Exercise details: In this exercise, write out the data word for word and leave every image out.
*** Dataset excerpts ***
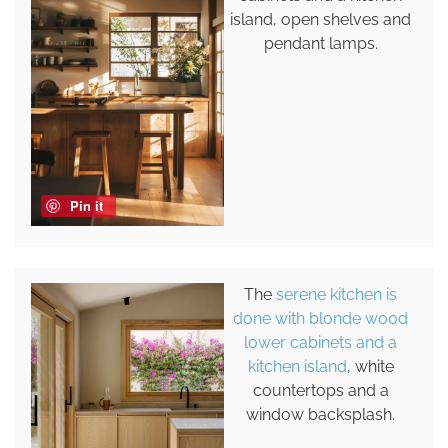
island, open shelves and
pendant lamps.
Pin it
The
serene kitchen is
done with blonde wood
lower cabinets and a
kitchen island
, white
countertops and a
window backsplash.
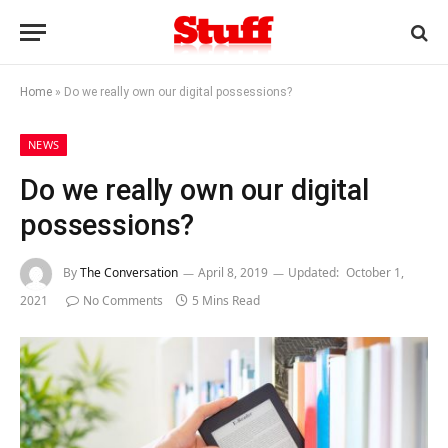
Home
»
Do we really own our digital possessions?
NEWS
Do we really own our digital
possessions?
By
The Conversation
April 8, 2019
Updated:
October 1,
2021
No Comments
5 Mins Read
*** End of Dataset excerpts ***
Output for this task:
island, open shelves and
pendant lamps.
Pin it
The
serene kitchen is
done with blonde wood
lower cabinets and a
kitchen island
, white
countertops and a
window backsplash.
Home
»
Do we really own our digital possessions?
NEWS
Do we really own our digital
possessions?
By
The Conversation
April 8, 2019
Updated:
October 1,
2021
No Comments
5 Mins Read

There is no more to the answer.